*WORK INSTRUCTION:* Every line below between the one holding "recommendation!" and the one holding "Get A Free Quote", inclusive, should be copied exactly, and no other line.

*DATASET:*
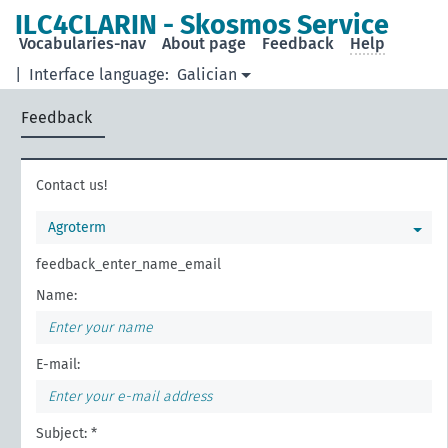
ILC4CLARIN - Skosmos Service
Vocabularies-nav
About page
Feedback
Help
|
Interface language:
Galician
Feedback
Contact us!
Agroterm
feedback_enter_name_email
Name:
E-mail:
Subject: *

--

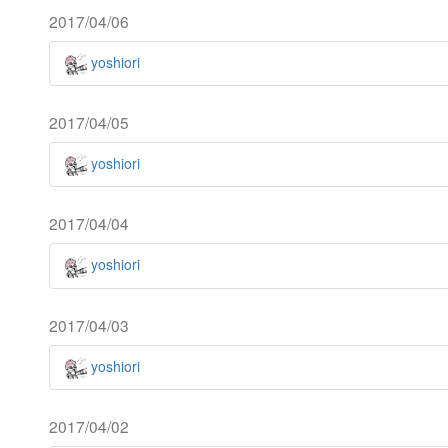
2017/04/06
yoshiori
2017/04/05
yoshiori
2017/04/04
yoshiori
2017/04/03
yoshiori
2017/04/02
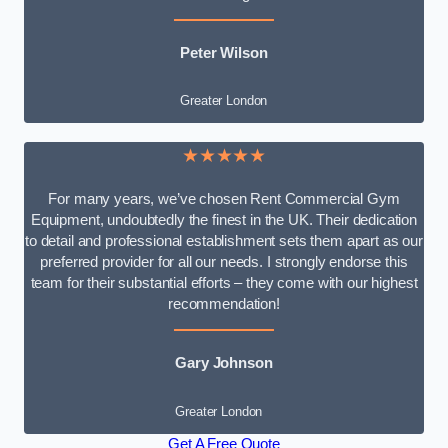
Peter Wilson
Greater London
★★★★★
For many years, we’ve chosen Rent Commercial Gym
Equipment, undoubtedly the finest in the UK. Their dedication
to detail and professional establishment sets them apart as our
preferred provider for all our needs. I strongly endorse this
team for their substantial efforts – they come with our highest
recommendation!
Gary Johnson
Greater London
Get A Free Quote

*SOLUTION TO THIS TASK:*
recommendation!
Gary Johnson
Greater London
Get A Free Quote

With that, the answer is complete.